The beauty of the memoir, An Ordinary Man, is that it very eloquently describes a sort of "frog in the pot" syndrome that can so easily happen to anyone, anywhere. If you toss a frog in a pot of boiling water, the adage goes, it will immediately leap out for fear of being killed. But if you take that same frog, and you put him in a pot of cool water, he will stay. And if you slowly turn up the heat, he will hardly notice.

Eventually, there will be no more frog.

In Rwanda, millions of reasonable, thinking, intelligent people fell victim to absolute madness. It began with ethnic tension, enhanced by economic imbalances.  Slowly, it played out on talk radio, where menacing pundits referred to the Tutsi minority as "cockroaches" and defined Hutus who protected or sympathized with Tutsis as "traitors." As time went by, the radio beckoned Hutus to "exterminate the cockroaches." With the help of a militia leader who smuggled more than half a million machetes into the country, it cultivated in unimaginable atrocities, with Hutus attempting nothing short of an extermination of an ethnicity.

Frogs in pots.

Rwandans, by African standards, enjoyed a good quality of life. Rwandans place a high degree of value on education. It is culturally important to know the history of one's country there. These are a people who understood the perils of war in the past, and the ethnicity which perpetrated the 1994 genocide was a majority with quite a bit to lose. And yet.

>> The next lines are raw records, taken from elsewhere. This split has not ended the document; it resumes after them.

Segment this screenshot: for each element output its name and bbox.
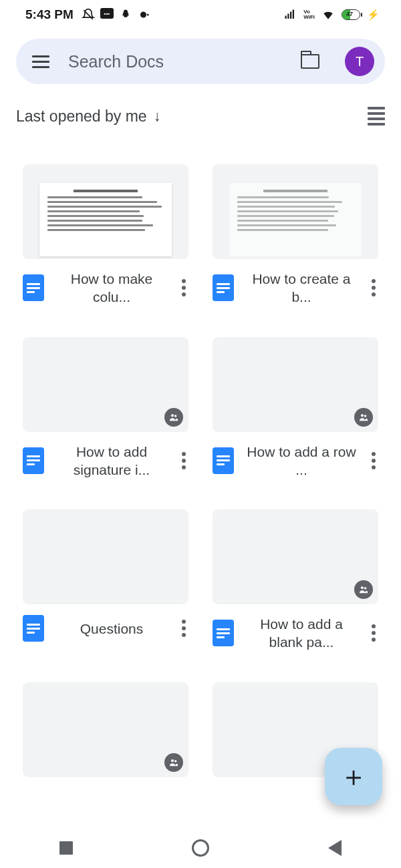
wifi-icon [321, 8, 335, 21]
signal-icon [283, 8, 297, 21]
doc-title: How to add signature i... [53, 443, 170, 479]
app-icon [138, 8, 151, 21]
arrow-down-icon: ↓ [154, 107, 161, 125]
more-options-icon[interactable] [179, 275, 188, 300]
sort-label-text: Last opened by me [16, 107, 147, 126]
doc-card[interactable]: How to add a row ... [213, 337, 378, 479]
doc-footer: Questions [23, 604, 188, 642]
svg-rect-5 [293, 10, 294, 19]
svg-point-7 [174, 415, 176, 417]
doc-thumbnail[interactable] [213, 509, 378, 604]
more-options-icon[interactable] [179, 448, 188, 473]
doc-title: How to add a blank pa... [243, 615, 360, 652]
avatar[interactable]: T [345, 47, 374, 76]
shared-icon [164, 408, 183, 427]
new-doc-fab[interactable]: ＋ [325, 748, 382, 805]
back-button[interactable] [328, 840, 342, 856]
status-left: 5:43 PM ••• [25, 7, 151, 22]
battery-icon: 47 [342, 9, 360, 20]
docs-grid: How to make colu...How to create a b...H… [0, 132, 401, 791]
svg-point-6 [171, 414, 174, 417]
svg-point-13 [174, 760, 176, 762]
doc-footer: How to create a b... [213, 259, 378, 306]
doc-thumbnail[interactable] [213, 337, 378, 432]
shared-icon [354, 408, 373, 427]
doc-card[interactable]: How to add signature i... [23, 337, 188, 479]
doc-title: How to create a b... [243, 270, 360, 306]
recents-button[interactable] [59, 841, 73, 855]
doc-footer: How to add a blank pa... [213, 604, 378, 652]
svg-point-9 [364, 415, 366, 417]
doc-thumbnail[interactable] [23, 682, 188, 777]
doc-card[interactable] [23, 682, 188, 777]
doc-thumbnail[interactable] [23, 337, 188, 432]
sort-button[interactable]: Last opened by me ↓ [16, 107, 161, 126]
doc-thumbnail[interactable] [213, 164, 378, 259]
doc-card[interactable]: Questions [23, 509, 188, 652]
search-placeholder[interactable]: Search Docs [68, 52, 287, 71]
svg-point-0 [140, 12, 146, 18]
doc-footer: How to add signature i... [23, 432, 188, 479]
doc-card[interactable]: How to create a b... [213, 164, 378, 306]
snapchat-icon [119, 8, 132, 21]
vowifi-icon: Vo WiFi [303, 9, 315, 20]
svg-point-1 [147, 14, 149, 16]
svg-rect-4 [290, 12, 291, 19]
status-right: Vo WiFi 47 ⚡ [283, 8, 380, 21]
doc-card[interactable]: How to add a blank pa... [213, 509, 378, 652]
more-options-icon[interactable] [369, 448, 378, 473]
svg-point-11 [364, 588, 366, 590]
home-button[interactable] [192, 839, 209, 857]
doc-card[interactable]: How to make colu... [23, 164, 188, 306]
search-container: Search Docs T [0, 29, 401, 91]
status-notif-icons: ••• [82, 8, 151, 21]
doc-thumbnail[interactable] [23, 509, 188, 604]
shared-icon [164, 753, 183, 772]
status-time: 5:43 PM [25, 7, 74, 22]
doc-thumbnail[interactable] [23, 164, 188, 259]
doc-title: How to add a row ... [243, 443, 360, 479]
svg-point-10 [361, 587, 364, 590]
android-nav-bar [0, 828, 401, 868]
sort-bar: Last opened by me ↓ [0, 91, 401, 132]
docs-file-icon [23, 615, 44, 642]
status-bar: 5:43 PM ••• Vo WiFi 47 ⚡ [0, 0, 401, 29]
doc-footer: How to add a row ... [213, 432, 378, 479]
docs-file-icon [213, 620, 234, 646]
plus-icon: ＋ [340, 758, 368, 795]
doc-title: Questions [53, 620, 170, 638]
more-options-icon[interactable] [369, 620, 378, 646]
docs-file-icon [213, 447, 234, 474]
doc-footer: How to make colu... [23, 259, 188, 306]
docs-file-icon [213, 274, 234, 301]
folder-icon[interactable] [301, 54, 319, 69]
sms-icon: ••• [100, 8, 114, 19]
charging-icon: ⚡ [367, 9, 380, 21]
docs-file-icon [23, 274, 44, 301]
menu-icon[interactable] [27, 50, 55, 73]
svg-rect-3 [287, 14, 289, 19]
svg-rect-2 [285, 16, 287, 19]
more-options-icon[interactable] [369, 275, 378, 300]
docs-file-icon [23, 447, 44, 474]
search-bar[interactable]: Search Docs T [16, 39, 385, 84]
view-toggle-icon[interactable] [368, 107, 385, 126]
shared-icon [354, 580, 373, 599]
svg-point-12 [171, 759, 174, 762]
doc-title: How to make colu... [53, 270, 170, 306]
dnd-icon [82, 8, 95, 21]
svg-point-8 [361, 414, 364, 417]
more-options-icon[interactable] [179, 616, 188, 641]
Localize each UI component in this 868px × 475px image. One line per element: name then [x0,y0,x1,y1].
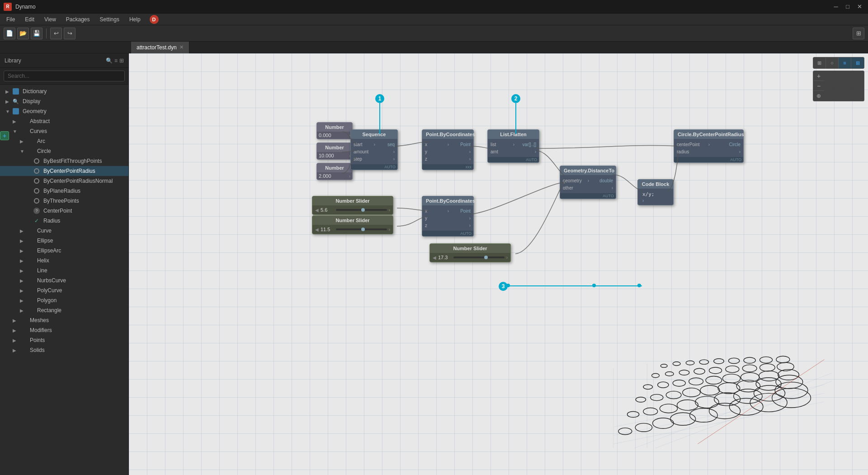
zoom-out-button[interactable]: − [813,81,824,91]
menu-settings[interactable]: Settings [95,15,124,24]
menu-edit[interactable]: Edit [20,15,39,24]
node-point-by-coords-1[interactable]: Point.ByCoordinates x›Point y› z› xxx [422,129,474,170]
tree-item-bybestfit[interactable]: ByBestFitThroughPoints [0,156,128,166]
minimize-button[interactable]: ─ [831,2,841,12]
wireframe-view-button[interactable]: ⊞ [813,57,826,68]
ellipsearc-icon [26,247,34,254]
tree-item-radius[interactable]: ✓ Radius [0,216,128,226]
tree-item-nurbscurve[interactable]: ▶ NurbsCurve [0,276,128,285]
slider-3-track[interactable] [453,256,505,258]
library-search-icon[interactable]: 🔍 [106,57,113,64]
menu-help[interactable]: Help [125,15,145,24]
node-point-by-coords-2[interactable]: Point.ByCoordinates x›Point y› z› AUTO [422,196,474,237]
tab-close-button[interactable]: ✕ [179,44,184,50]
node-pointbycoords-2-body: x›Point y› z› [422,205,473,231]
node-list-flatten[interactable]: List.Flatten list›var[]..[] amt› AUTO [487,129,539,163]
slider-2-value: 11.5 [321,227,334,232]
slider-1-left-arrow[interactable]: ◀ [315,208,319,213]
tree-item-curve[interactable]: ▶ Curve [0,226,128,236]
node-number-3[interactable]: Number 2.000 › [316,163,353,180]
tree-item-geometry[interactable]: ▼ Geometry [0,106,128,116]
tree-item-bycenterradiusnormal[interactable]: ByCenterPointRadiusNormal [0,176,128,186]
search-input[interactable] [4,71,125,81]
zoom-fit-button[interactable]: ⊕ [813,91,824,101]
menu-file[interactable]: File [2,15,19,24]
tree-label-helix: Helix [37,257,125,264]
new-file-button[interactable]: 📄 [4,28,15,39]
svg-point-60 [772,388,811,408]
slider-2-track[interactable] [336,228,387,230]
tree-item-ellipse[interactable]: ▶ Ellipse [0,236,128,246]
svg-point-23 [760,364,775,371]
tree-item-centerpoint[interactable]: ? CenterPoint [0,206,128,216]
dynamo-logo[interactable]: D [150,15,159,24]
node-slider-1[interactable]: Number Slider ◀ 5.6 › [312,196,393,215]
tree-item-modifiers[interactable]: ▶ Modifiers [0,325,128,335]
tree-item-meshes[interactable]: ▶ Meshes [0,315,128,325]
undo-button[interactable]: ↩ [50,28,62,39]
svg-point-54 [652,418,674,428]
tree-item-helix[interactable]: ▶ Helix [0,256,128,266]
node-slider-3[interactable]: Number Slider ◀ 17.3 › [429,243,511,262]
add-node-button[interactable]: + [0,131,9,140]
open-file-button[interactable]: 📂 [17,28,29,39]
library-layout-icon[interactable]: ⊞ [119,57,124,64]
menu-packages[interactable]: Packages [61,15,94,24]
save-file-button[interactable]: 💾 [31,28,42,39]
layout-left-button[interactable]: ≡ [839,57,851,68]
svg-point-56 [690,408,718,422]
library-filter-icon[interactable]: ≡ [114,57,118,64]
close-button[interactable]: ✕ [854,2,864,12]
zoom-in-button[interactable]: + [813,71,824,81]
tree-item-line[interactable]: ▶ Line [0,266,128,276]
tree-item-bythreepoints[interactable]: ByThreePoints [0,196,128,206]
tree-item-curves[interactable]: ▼ Curves [0,126,128,136]
tree-item-bycenterradius[interactable]: ByCenterPointRadius [0,166,128,176]
tree-item-solids[interactable]: ▶ Solids [0,345,128,355]
slider-2-left-arrow[interactable]: ◀ [315,227,319,232]
annotation-3-dot-mid [592,284,596,287]
node-circle-by-center[interactable]: Circle.ByCenterPointRadius centerPoint›C… [674,129,744,163]
tree-item-arc[interactable]: ▶ Arc [0,136,128,146]
slider-1-track[interactable] [336,209,387,211]
svg-line-4 [656,368,832,448]
node-geometry-distance[interactable]: Geometry.DistanceTo geometry›double othe… [560,166,616,199]
tree-item-circle[interactable]: ▼ Circle [0,146,128,156]
tree-item-abstract[interactable]: ▶ Abstract [0,116,128,126]
library-header: Library 🔍 ≡ ⊞ [0,53,128,68]
node-number-2[interactable]: Number 10.000 › [316,142,353,160]
tab-attractor-test[interactable]: attractorTest.dyn ✕ [131,42,189,53]
redo-button[interactable]: ↪ [64,28,75,39]
svg-point-51 [775,382,808,399]
tree-item-byplaneradius[interactable]: ByPlaneRadius [0,186,128,196]
node-slider-2[interactable]: Number Slider ◀ 11.5 › [312,215,393,234]
tree-item-rectangle[interactable]: ▶ Rectangle [0,305,128,315]
node-slider-1-row: ◀ 5.6 › [312,205,393,214]
canvas-area[interactable]: 1 2 Number 0.000 › Number 10.000 › Numbe… [129,53,868,475]
polygon-icon [26,297,34,304]
slider-3-left-arrow[interactable]: ◀ [433,255,436,260]
arrow-icon: ▶ [13,348,19,353]
node-number-1[interactable]: Number 0.000 › [316,122,353,139]
layout-right-button[interactable]: ⊞ [851,57,864,68]
node-sequence[interactable]: Sequence start›seq amount› step› AUTO [350,129,398,170]
tree-item-display[interactable]: ▶ 🔍 Display [0,96,128,106]
tree-item-ellipsearc[interactable]: ▶ EllipseArc [0,246,128,256]
node-sequence-header: Sequence [351,130,397,139]
node-circlebycenter-body: centerPoint›Circle radius› [674,139,743,157]
background-preview-toggle[interactable]: ⊞ [853,28,864,39]
tree-item-points[interactable]: ▶ Points [0,335,128,345]
shaded-view-button[interactable]: ○ [826,57,839,68]
tree-item-dictionary[interactable]: ▶ Dictionary [0,86,128,96]
tree-item-polygon[interactable]: ▶ Polygon [0,295,128,305]
svg-point-57 [709,403,741,419]
node-listflatten-body: list›var[]..[] amt› [488,139,539,157]
solids-icon [19,347,27,353]
maximize-button[interactable]: □ [843,2,853,12]
svg-point-31 [741,373,760,382]
svg-point-12 [728,358,739,363]
node-code-block[interactable]: Code Block x/y; › [637,179,674,205]
menu-view[interactable]: View [40,15,61,24]
tree-item-polycurve[interactable]: ▶ PolyCurve [0,285,128,295]
svg-line-3 [634,368,832,448]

Reports vary on exact numbers, but militias recruited massive numbers of average joe citizens to commit their dirty work. Perhaps hundreds of thousands of human beings died at the hands of machetes, wielded by people they knew. Reasonable people. Thinking people. Frogs in pots.

So what went wrong?

I had the chance to ask Mr. Rusesagabina a question, and I'll never, ever forget his answer.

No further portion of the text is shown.